D-Link DIR-825. My favorite so far! Its B1 and B2 hardware revisions are supported by OpenWrt [source] and since the A1 revision is not sold new any more [source, in the customer review by Steve B] it should be simple to get the right version by buying new. However there is now also a C1 revision, and it is unclear to me so far if OpenWrt supports it since it only supplies the openwrt-ar71xx-generic-dir-825-b1-* firmware files. However, the DD-WRT project explicitly supports the C1 version now [source, firmwares here] so there is an alternative what could be installed on it.
Installing OpenWrt does not need a serial console, which is nice [source]. The device is available also new in larger quantities and short time from Amazon. Difference to the Netgear WNDR3700 / WNDR3800 might be subtle / subjective. I chose this one because of the better customer reviews on Amazon. And because some people with wifi-for-big-conferences experience consider some other inexpensive D-Link devices solid and adequate for that setting [source]. Which does not say much about this device of course. A very detailed test and review is found at smallnetbuilder.com and also at cnet.com.

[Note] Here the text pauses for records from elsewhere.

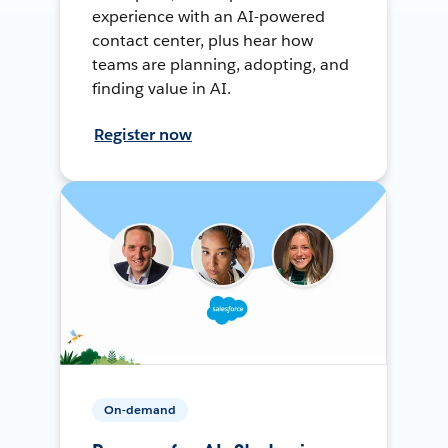
experience with an AI-powered
contact center, plus hear how
teams are planning, adopting, and
finding value in AI.
Register now
On-demand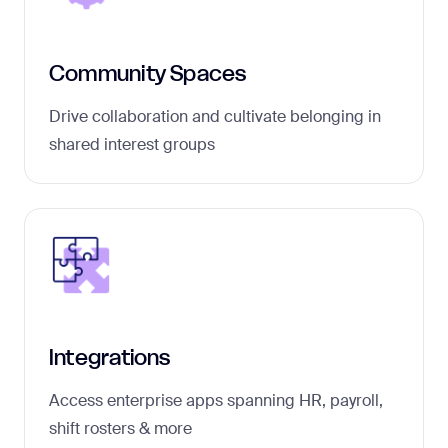
Community Spaces
Drive collaboration and cultivate belonging in
shared interest groups
Integrations
Access enterprise apps spanning HR, payroll,
shift rosters & more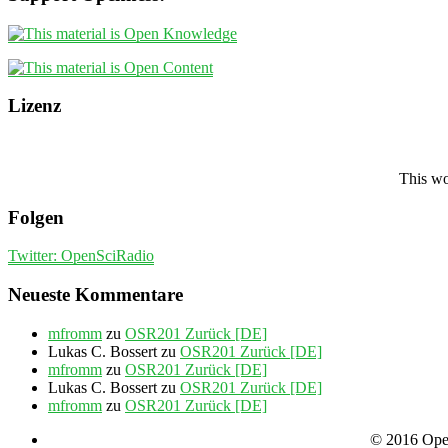
Lizenz
This wo
Folgen
Twitter: OpenSciRadio
Neueste Kommentare
mfromm
zu
OSR201 Zurück [DE]
Lukas C. Bossert
zu
OSR201 Zurück [DE]
mfromm
zu
OSR201 Zurück [DE]
Lukas C. Bossert
zu
OSR201 Zurück [DE]
mfromm
zu
OSR201 Zurück [DE]
© 2016 Open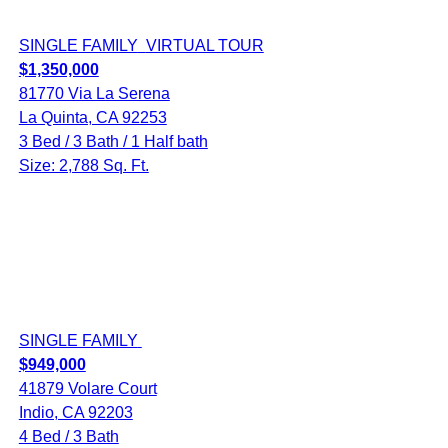
SINGLE FAMILY
VIRTUAL TOUR
$1,350,000
81770 Via La Serena
La Quinta, CA 92253
3 Bed / 3 Bath / 1 Half bath
Size: 2,788 Sq. Ft.
SINGLE FAMILY
$949,000
41879 Volare Court
Indio, CA 92203
4 Bed / 3 Bath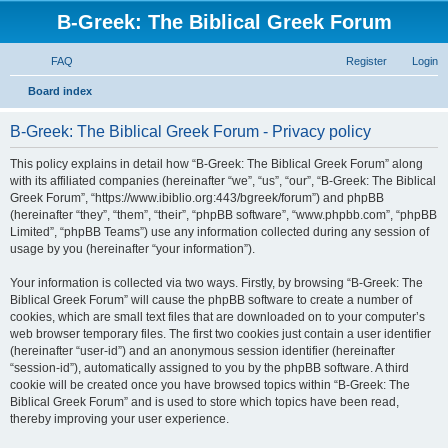
B-Greek: The Biblical Greek Forum
FAQ
Register
Login
S
Board index
e
B-Greek: The Biblical Greek Forum - Privacy policy
a
r
This policy explains in detail how “B-Greek: The Biblical Greek Forum” along
with its affiliated companies (hereinafter “we”, “us”, “our”, “B-Greek: The Biblical
c
Greek Forum”, “https://www.ibiblio.org:443/bgreek/forum”) and phpBB
h
(hereinafter “they”, “them”, “their”, “phpBB software”, “www.phpbb.com”, “phpBB
Limited”, “phpBB Teams”) use any information collected during any session of
usage by you (hereinafter “your information”).
Your information is collected via two ways. Firstly, by browsing “B-Greek: The
Biblical Greek Forum” will cause the phpBB software to create a number of
cookies, which are small text files that are downloaded on to your computer’s
web browser temporary files. The first two cookies just contain a user identifier
(hereinafter “user-id”) and an anonymous session identifier (hereinafter
“session-id”), automatically assigned to you by the phpBB software. A third
cookie will be created once you have browsed topics within “B-Greek: The
Biblical Greek Forum” and is used to store which topics have been read,
thereby improving your user experience.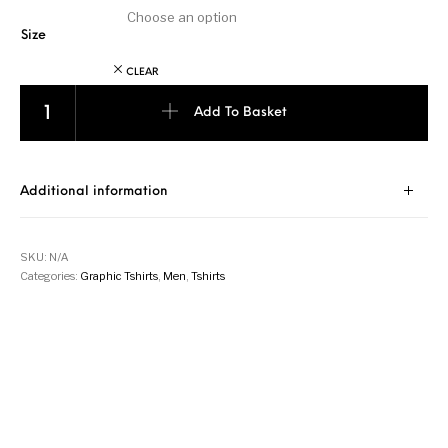
Size
CLEAR
John Wick - Jungle Green quantity
Add To Basket
Additional information
SKU:
N/A
Categories:
Graphic Tshirts
,
Men
,
Tshirts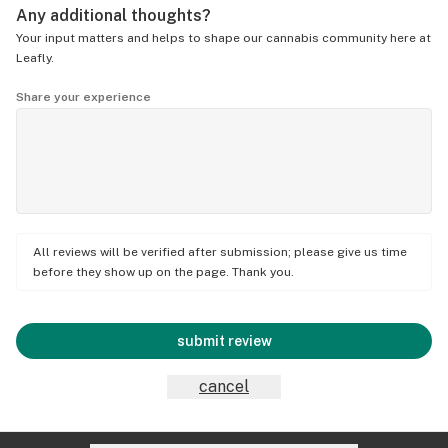
Any additional thoughts?
Your input matters and helps to shape our cannabis community here at
Leafly.
Share your experience
All reviews will be verified after submission; please give us time
before they show up on the page. Thank you.
submit review
cancel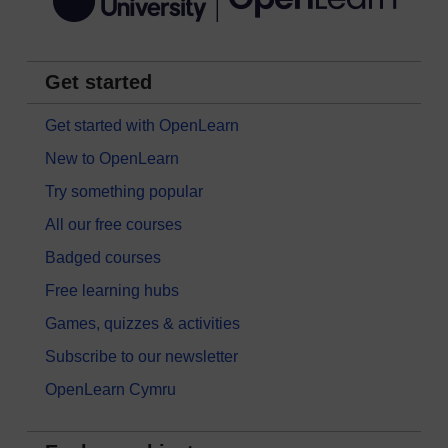
Get started
Get started with OpenLearn
New to OpenLearn
Try something popular
All our free courses
Badged courses
Free learning hubs
Games, quizzes & activities
Subscribe to our newsletter
OpenLearn Cymru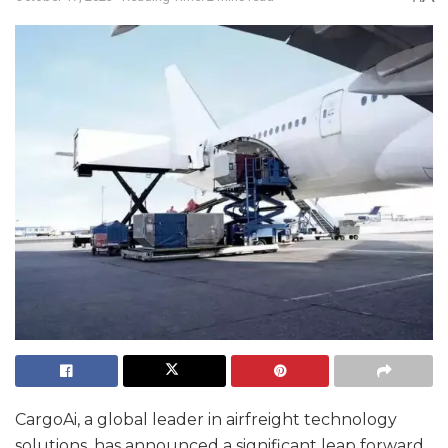
CargoAi, a global leader in airfreight technology
solutions, has announced a significant leap forward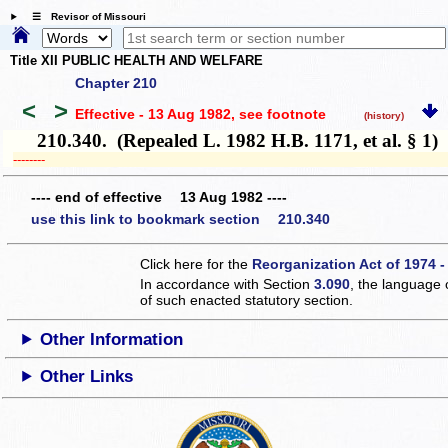
☰ Revisor of Missouri
Title XII PUBLIC HEALTH AND WELFARE
Chapter 210
<
>
Effective - 13 Aug 1982
, see footnote
(history)
210.340. (Repealed L. 1982 H.B. 1171, et al. § 1)
­­--------
---- end of effective 13 Aug 1982 ----
use this link to bookmark section 210.340
Click here for the
Reorganization Act of 1974 -
In accordance with Section
3.090
, the language 
of such enacted statutory section.
Other Information
Other Links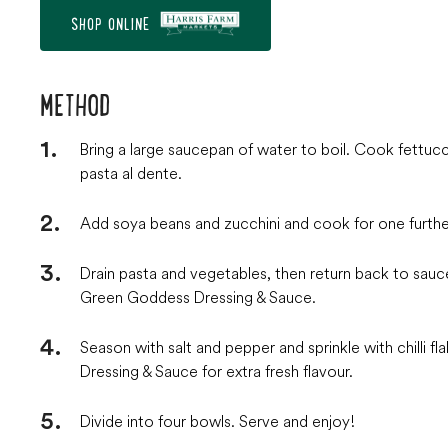
SHOP ONLINE
METHOD
Bring a large saucepan of water to boil. Cook fettu
pasta al dente.
Add soya beans and zucchini and cook for one furthe
Drain pasta and vegetables, then return back to sau
Green Goddess Dressing & Sauce.
Season with salt and pepper and sprinkle with chilli f
Dressing & Sauce for extra fresh flavour.
Divide into four bowls. Serve and enjoy!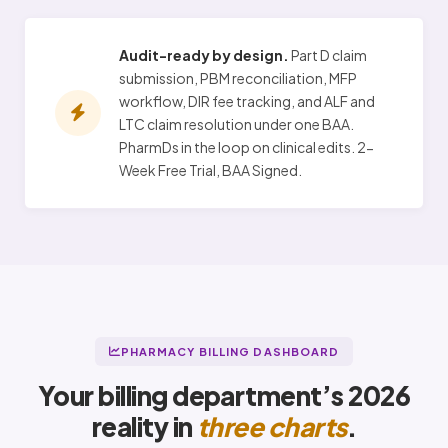
Audit-ready by design.
Part D claim
submission, PBM reconciliation, MFP
workflow, DIR fee tracking, and ALF and
LTC claim resolution under one BAA.
PharmDs in the loop on clinical edits. 2-
Week Free Trial, BAA Signed.
PHARMACY BILLING DASHBOARD
Your billing department’s 2026
reality in
three charts
.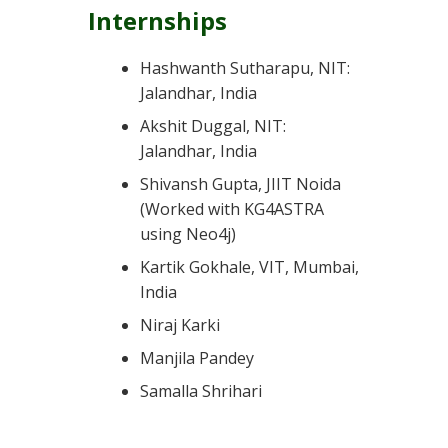
Internships
Hashwanth Sutharapu, NIT:
Jalandhar, India
Akshit Duggal, NIT:
Jalandhar, India
Shivansh Gupta, JIIT Noida
(Worked with KG4ASTRA
using Neo4j)
Kartik Gokhale, VIT, Mumbai,
India
Niraj Karki
Manjila Pandey
Samalla Shrihari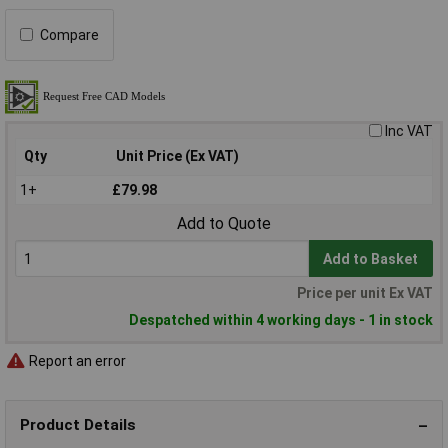
Compare
Inc VAT
Qty
Unit Price (Ex VAT)
1+
£79.98
Add to Quote
Add to Basket
Price per unit Ex VAT
Despatched within 4 working days - 1 in stock
Report an error
Product Details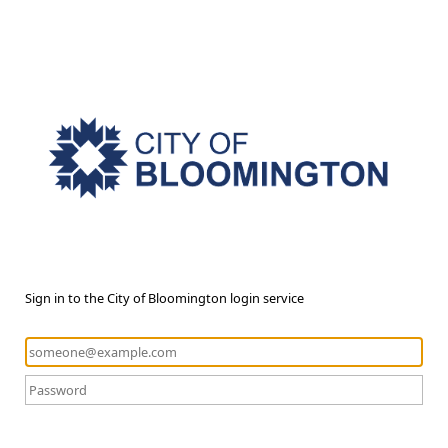
Sign in to the City of Bloomington login service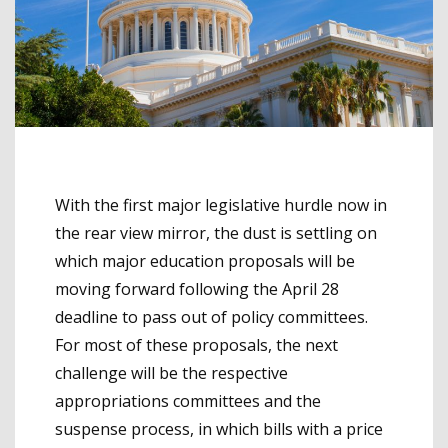
With the first major legislative hurdle now in
the rear view mirror, the dust is settling on
which major education proposals will be
moving forward following the April 28
deadline to pass out of policy committees.
For most of these proposals, the next
challenge will be the respective
appropriations committees and the
suspense process, in which bills with a price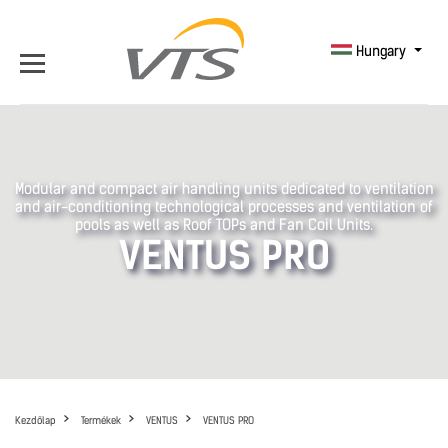
Hungary
Modular and compact air handling units dedicated to ventilation
and air-conditioning technological processes and ventilation of
pools as well as Roof TOPs and Fan Coil Units.
VENTUS PRO
Kezdőlap
Termékek
VENTUS
VENTUS PRO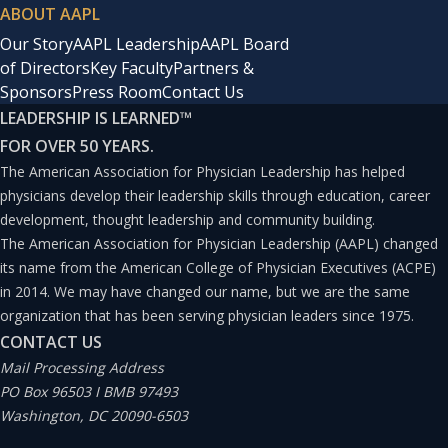
ABOUT AAPL
Our Story
AAPL Leadership
AAPL Board
of Directors
Key Faculty
Partners &
Sponsors
Press Room
Contact Us
LEADERSHIP IS LEARNED
™
FOR OVER 50 YEARS.
The American Association for Physician Leadership has helped
physicians develop their leadership skills through education, career
development, thought leadership and community building.
The American Association for Physician Leadership (AAPL) changed
its name from the American College of Physician Executives (ACPE)
in 2014. We may have changed our name, but we are the same
organization that has been serving physician leaders since 1975.
CONTACT US
Mail Processing Address
PO Box 96503 I BMB 97493
Washington, DC 20090-6503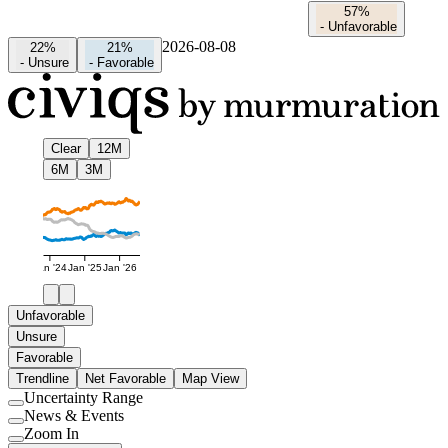
57%
-
Unfavorable
2026-08-08
22%
21%
-
Unsure
-
Favorable
Clear
12M
6M
3M
Jan '24
Jan '25
Jan '26
Unfavorable
Unsure
Favorable
Trendline
Net Favorable
Map View
Uncertainty Range
Use
News & Events
setting
Use
Zoom In
setting
Use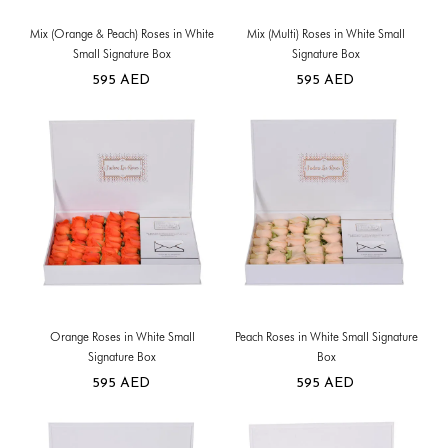
Mix (Orange & Peach) Roses in White
Mix (Multi) Roses in White Small
Small Signature Box
Signature Box
595
AED
595
AED
Orange Roses in White Small
Peach Roses in White Small Signature
Signature Box
Box
595
AED
595
AED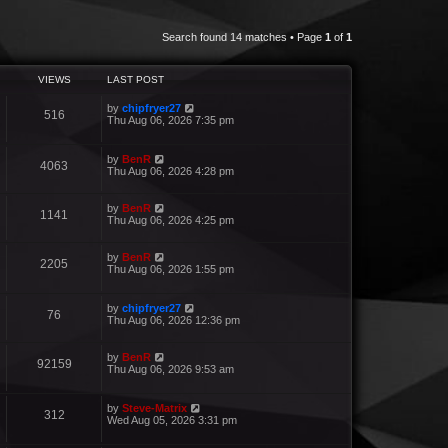
Search found 14 matches • Page
1
of
1
VIEWS
LAST POST
by
chipfryer27
516
Thu Aug 06, 2026 7:35 pm
by
BenR
4063
Thu Aug 06, 2026 4:28 pm
by
BenR
1141
Thu Aug 06, 2026 4:25 pm
by
BenR
2205
Thu Aug 06, 2026 1:55 pm
by
chipfryer27
76
Thu Aug 06, 2026 12:36 pm
by
BenR
92159
Thu Aug 06, 2026 9:53 am
by
Steve-Matrix
312
Wed Aug 05, 2026 3:31 pm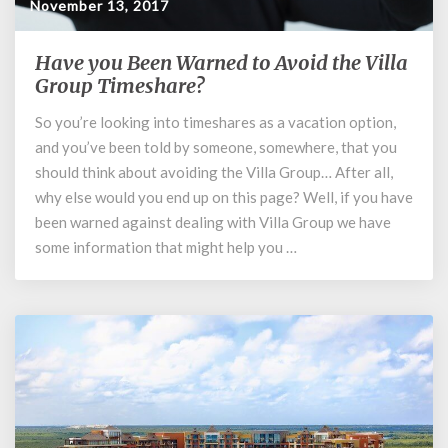
November 13, 2017
Have you Been Warned to Avoid the Villa
Have
you
Group Timeshare?
Been
So you’re looking into timeshares as a vacation option,
Warned
and you’ve been told by someone, somewhere, that you
to
Avoid
should think about avoiding the Villa Group… After all,
the
why else would you end up on this page? Well, if you have
Villa
been warned against dealing with Villa Group we have
Group
some information that might help you …
Timeshare?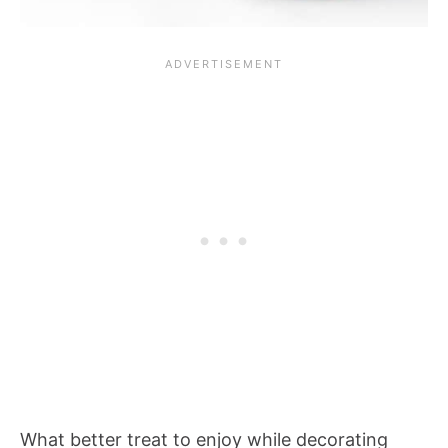
What better treat to enjoy while decorating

Netgear WNDR3800. A detailed review is available here. Use with OpenWrt and specs are pretty much the same as with the Netgear 3700, see below.
Netgear WNDR3700 v1 / v2. These are true dual-band routers, providing 802.11a/n on 5 GHz and and 802.11b/g/n on 2.4 GHz. Well supported by OpenWRT. Available in sufficient quantities on eBay in Europe (about 75 EUR per piece on eBay as buy-now, from 77 EUR in normal shops). But one has to make sure to not get a WNDR3700 V3 model, as this is not supported at all by OpenWRT. Installation is possible without a serial console [source]. A detailed review is available here, including customer opinions which are quite mixed. The WNDR3700 v2 version has actually worse reach in the 5 GHz band due to antenna changes [source], but you might decide that this does not matter in a one-continuous-room conference setup.
Linksys E3200. Also a true 2.4 GHz and 5 GHz dual-band router. But it needs the OpenWrt trunk (unreleased) version, and for installation also the serial console [source]. Also, much fewer devices are available on eBay (mostly oly auctions, then 40-50 EUR). Best source is 50 EUR new from here.
Linksys WAP4410N. Nice very modern one, OpenWRT supported, but quite expensive (150 EUR).
Linksys WRT160NL. More modern than the WRT54GL series routers, supporting 802.11n. However only on the 2.4GHz band, which makes them pretty useless for our purposes here of avoiding the 2.4 GHz band as much as possible. Available in sufficient numbers on European used item market, 50-75 EUR as buy-now on eBay.
Linksys WRT54GL. Well supported by OpenWrt, as they are the continuation of the original series that inspired OpwnWrt. Available in greater numbers for “buy now” on eBay. Available in sufficient numbers on European used item market. But only supporting up to 802.11g, and not the 5 GHz band at all (so pretty useless for our purposes).